8. Recognition standard for cash and cash equivalents

In the Group’s understanding, cash and cash equivalents include cash on hand, any deposit that can be used

for cover, and short-term (usually due within 3 months since the day of purchase) and high circulating investments,

which are easily convertible into known amount of cash and whose risks in change of value are minimal.

9. Foreign currency businesses and translation of foreign currency financial statements

(1) Foreign currency business

Concerning the foreign-currency transactions that occurred, the foreign currency shall be converted into the

recording currency according to the middle price of the market exchange rate disclosed by the People’s Bank of

China on the date of the transaction. Among the said transactions that occurred, those involving foreign exchanges

shall be converted according to the exchange rates adopted in the actual transactions.

On the balance sheet date, the foreign-currency monetary assets and the balance of the liability account shall

be converted into the recoding currency according to the middle price of the market exchange rates disclosed by

the People’s Bank of China on the Balance Sheet Date. The difference between the recording-currency amount

converted according to the exchange rate on the Balance Sheet Date and the original book recording-currency

amount shall be recognized as gains/losses from foreign exchange. And the exchange gain/loss caused by the

foreign-currency borrowings related to purchasing fixed assets shall be handled according to the principle of

capitalizing borrowing expenses; the exchange gain/loss incurred in the establishment period shall be recorded

into the establishment expense; others shall be recorded into the financial expenses for the current period.

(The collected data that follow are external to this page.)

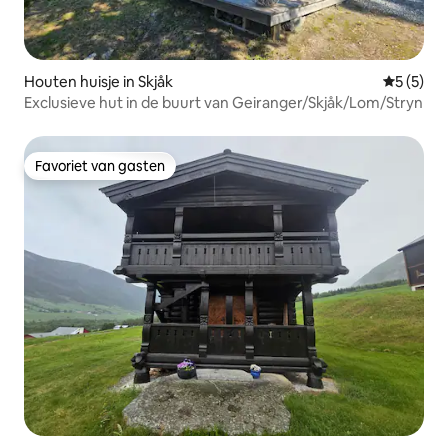
Houten huisje in Skjåk
Gemiddeld
5 (5)
Exclusieve hut in de buurt van Geiranger/Skjåk/Lom/Stryn
Favoriet van gasten
Favoriet van gasten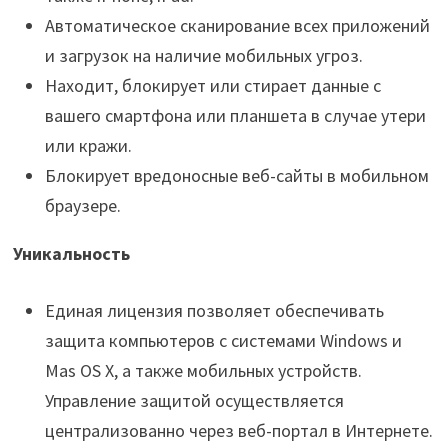
Автоматическое сканирование всех приложений
и загрузок на наличие мобильных угроз.
Находит, блокирует или стирает данные с
вашего смартфона или планшета в случае утери
или кражи.
Блокирует вредоносные веб-сайты в мобильном
браузере.
Уникальность
Единая лицензия позволяет обеспечивать
защита компьютеров с системами Windows и
Mas OS X, а также мобильных устройств.
Управление защитой осуществляется
централизованно через веб-портал в Интернете.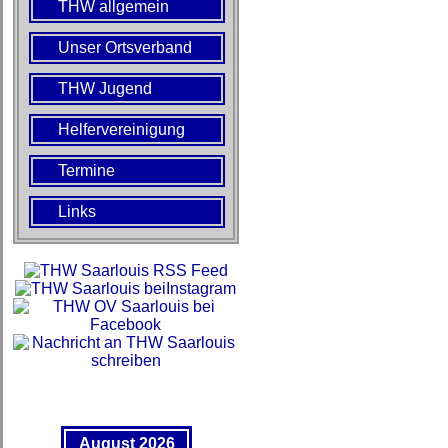
THW allgemein
Unser Ortsverband
THW Jugend
Helfervereinigung
Termine
Links
August 2026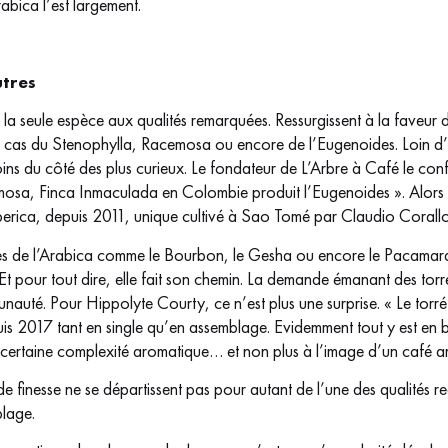
bica l’est largement.
utres
la seule espèce aux qualités remarquées. Ressurgissent à la faveur 
 cas du Stenophylla, Racemosa ou encore de l’Eugenoides. Loin d’
oins du côté des plus curieux. Le fondateur de L’Arbre à Café le con
cemosa, Finca Inmaculada en Colombie produit l’Eugenoides ». Alors
Liberica, depuis 2011, unique cultivé à Sao Tomé par Claudio Corallo
sues de l’Arabica comme le Bourbon, le Gesha ou encore le Pacamara
. Et pour tout dire, elle fait son chemin. La demande émanant des to
munauté. Pour Hippolyte Courty, ce n’est plus une surprise. « Le tor
s 2017 tant en single qu’en assemblage. Evidemment tout y est en bi
certaine complexité aromatique… et non plus à l’image d’un café amer
finesse ne se départissent pas pour autant de l’une des qualités rec
blage.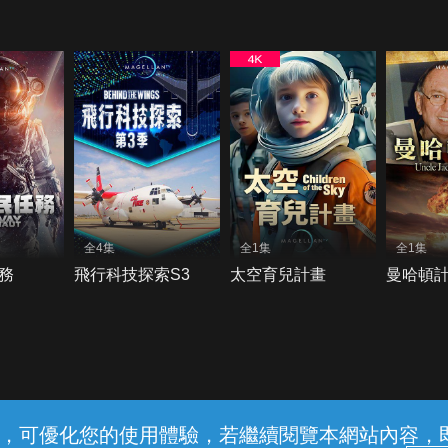
全4集
全1集
全1集
務
飛行科技探索S3
太空育兒計畫
曼哈頓
常見問題
線上客服
服務條款
隱私權保護
內容，可優化您的使用體驗，若繼續閱覽本網站內容，即表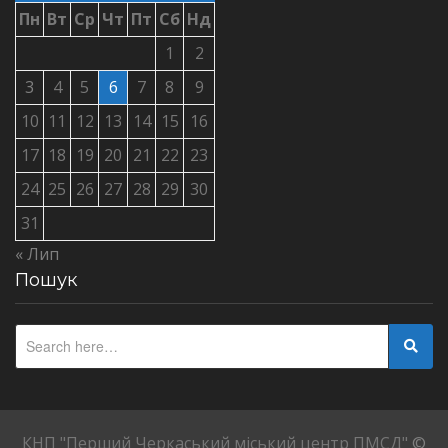
Пн
Вт
Ср
Чт
Пт
Сб
Нд
1
2
3
4
5
6
7
8
9
10
11
12
13
14
15
16
17
18
19
20
21
22
23
24
25
26
27
28
29
30
31
« Лип
Пошук
КНП "Перший Черкаський міський центр ПМСД"
©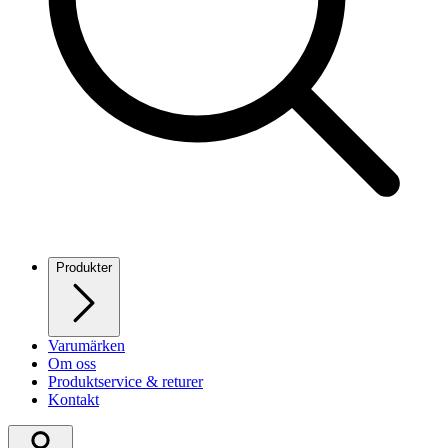
Produkter
Varumärken
Om oss
Produktservice & returer
Kontakt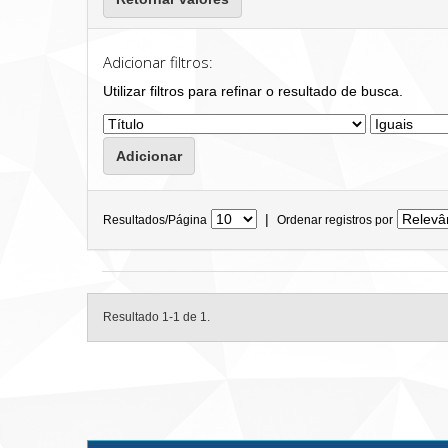
Adicionar filtros:
Utilizar filtros para refinar o resultado de busca.
|
Resultados/Página
Ordenar registros por
Resultado 1-1 de 1.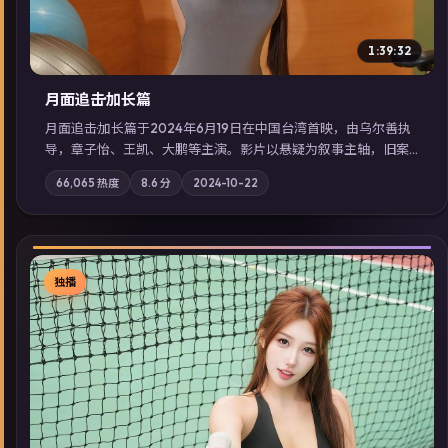
1:39:32
月面追击·加长篇
月面追击·加长篇于2024年6月19日在中国台湾首映，由乌尔善执
导，章子怡、王凯、大鹏等主演。影片以悬疑为叙事主轴，旧案
重提，真相与谎言在同一条时间线上交锋；摄影与配乐强化地域
66,065
热度
8.6
分
2024-10-22
气质；站内亦可通过「国产免费观看高清电视剧在线看」延展检
索同类型高分佳作，畅享高清在线追剧体验。
独播
▶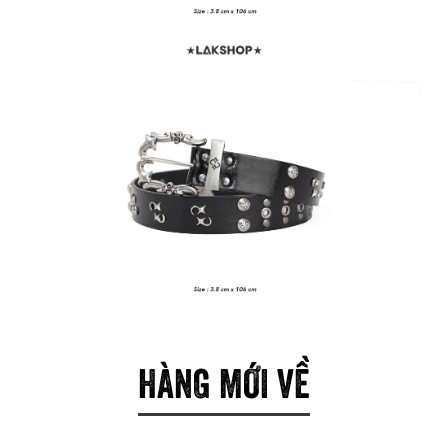
HÀNG MỚI VỀ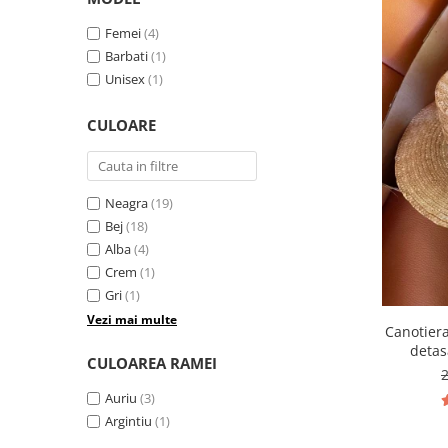
Femei
(4)
Barbati
(1)
Unisex
(1)
CULOARE
Neagra
(19)
Bej
(18)
Alba
(4)
Crem
(1)
Gri
(1)
Vezi mai multe
Canotier
detas
CULOAREA RAMEI
Auriu
(3)
Argintiu
(1)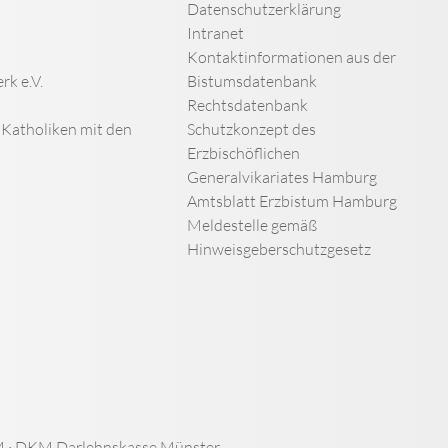
Datenschutzerklärung
Intranet
Kontaktinformationen aus der
rk e.V.
Bistumsdatenbank
Rechtsdatenbank
n Katholiken mit den
Schutzkonzept des
Erzbischöflichen
Generalvikariates Hamburg
Amtsblatt Erzbistum Hamburg
Meldestelle gemäß
Hinweisgeberschutzgesetz
 · DKM Darlehnskasse Münster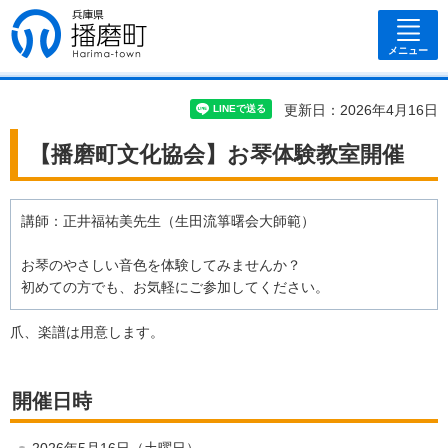
兵庫県 播磨
町
メニュー
更新日：2026年4月16日
【播磨町文化協会】お琴体験教室開催
講師：正井福祐美先生（生田流箏曙会大師範）
お琴のやさしい音色を体験してみませんか？
初めての方でも、お気軽にご参加してください。
爪、楽譜は用意します。
開催日時
2026年5月16日（土曜日）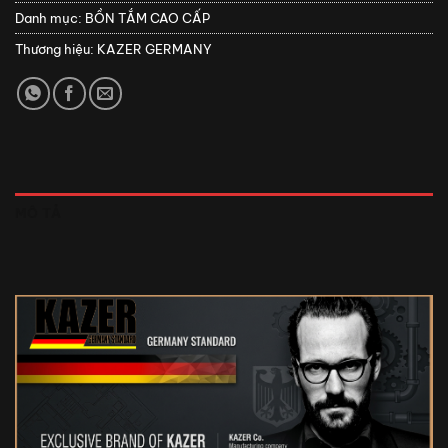
Danh mục:
BỒN TẮM CAO CẤP
Thương hiệu:
KAZER GERMANY
MÔ TẢ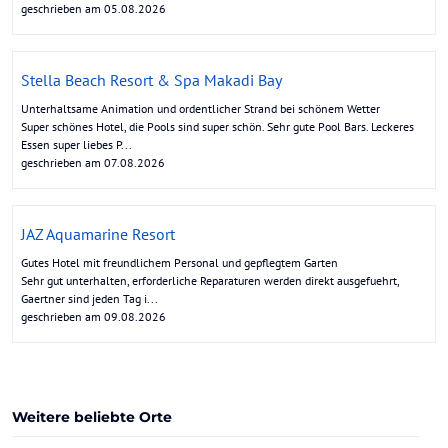
geschrieben am 05.08.2026
Stella Beach Resort & Spa Makadi Bay
Unterhaltsame Animation und ordentlicher Strand bei schönem Wetter
Super schönes Hotel, die Pools sind super schön. Sehr gute Pool Bars. Leckeres
Essen super liebes P...
geschrieben am 07.08.2026
JAZ Aquamarine Resort
Gutes Hotel mit freundlichem Personal und gepflegtem Garten
Sehr gut unterhalten, erforderliche Reparaturen werden direkt ausgefuehrt,
Gaertner sind jeden Tag i...
geschrieben am 09.08.2026
Weitere beliebte Orte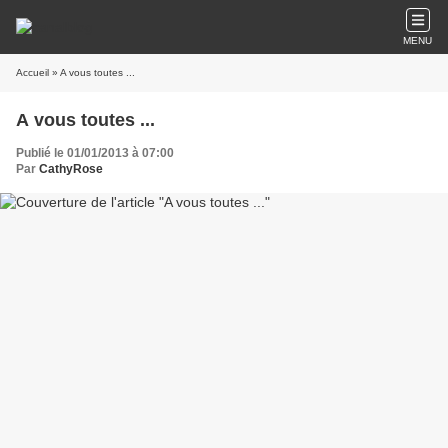
MENU
Accueil
» A vous toutes ...
A vous toutes ...
Publié le 01/01/2013 à 07:00
Par
CathyRose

On the balance sheet date, the foreign-currency non-monetary items measured by historical cost shall be

converted according to the middle price of the market exchange disclosed by the People’s Bank of China on the

date of the transaction, with no changes in the original recording-currency amount; while the foreign-currency

non-monetary items measured by fair value shall be converted according to the middle price of the market

exchange disclosed by the People’s Bank of China on the date when the fair value is recognized, and the exchange

gain/loss caused thereof shall be recognized as the gain/loss from fair value changes and recorded into the

gain/loss of the current period.

(2) Translation of foreign currency

The assets and liabilities items among the balance sheet of the foreign operation shall be translated at a spot

exchange rate on the balance sheet date. Among the owner’s equity items, except for the items as “undistributed

profits”, other items shall be translated at the spot exchange rate at the time when they are incurred. And the

revenues and expenses items among the balance sheet of the foreign operation shall be translated at the

approximate exchange rate of the transaction date. The difference caused from the above transaction of the foreign

currency statement should be listed in the other comprehensive income among the owners’ equities.

10. Financial instruments

(1) Category of financial instruments

The Company classifies the financial assets into four kinds such as trading financial assets, available-for-sale

financial assets, accounts receivable and held-to-maturity investment according to the investment purpose and the

economy nature.

The Company classifies the financial liabilities into two kinds such as the financial liabilities measured by

fair value with the changes included in the current gains and losses and the other financial liabilities measured by

amortized cost according to the economy nature.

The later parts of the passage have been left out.